I actually spent the twenty-sixth with friends watching soccer on Boxing Day, which in recent years has become a tradition, because if there’s one thing the Christmas season needs, it’s more day drinking.

But now, here we are, it’s the twenty-seventh. Tomorrow I’m flying back to New York from Rochester to do not much of anything, really. I’m looking forward to some days of nothing, no socializing, no special dishes to cook, no gifts to exchange.

When I was a kid, it was the opposite, these days after Christmas were just a countdown to going back to school. Usually by the twenty-seventh, I had picked out my favorite toy from that year’s haul and played with it exclusively. (I think my all time favorite was my GameBoy. I remember playing Motorcross Maniacs and Tennis with my friend Jon by hooking our GameBoys up with a cord for two player stuff.)

As I got a little older, into my twenties and thirties, New Year’s Eve presented a different problem entirely, that of inflated expectations. I feel like my friends and I were always saying, “We have to do something classic for New Years!” and then we’d end up drinking in one of our living rooms. Has anyone ever had a truly great New Years Eve? It’s probably as rare as a truly epic St. Patricks Day. It’s cool that everyone collectively tries to have a party and I like the ball dropping and everything but that’s about it. I’m 41. These days I’m liking New Year’s Day more and more, everyone just sleeping in and taking it easy.
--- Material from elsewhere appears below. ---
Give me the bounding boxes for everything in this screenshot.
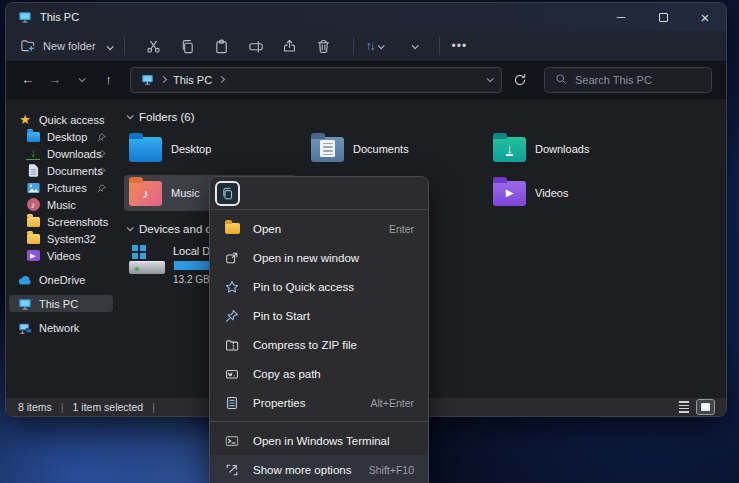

People in my social media feed are already looking forward to 2019. “What kind of energy are you going to bring into 2019?!” Hell if I know, I’m barely used to 2018.

But we’re not there yet, we’re still here in the post Christmas doldrums, another one has come and gone. I don’t have a GameBoy, though, instead I have books and a 5:30AM flight to New York.

When people say Happy Holidays, do these days even count?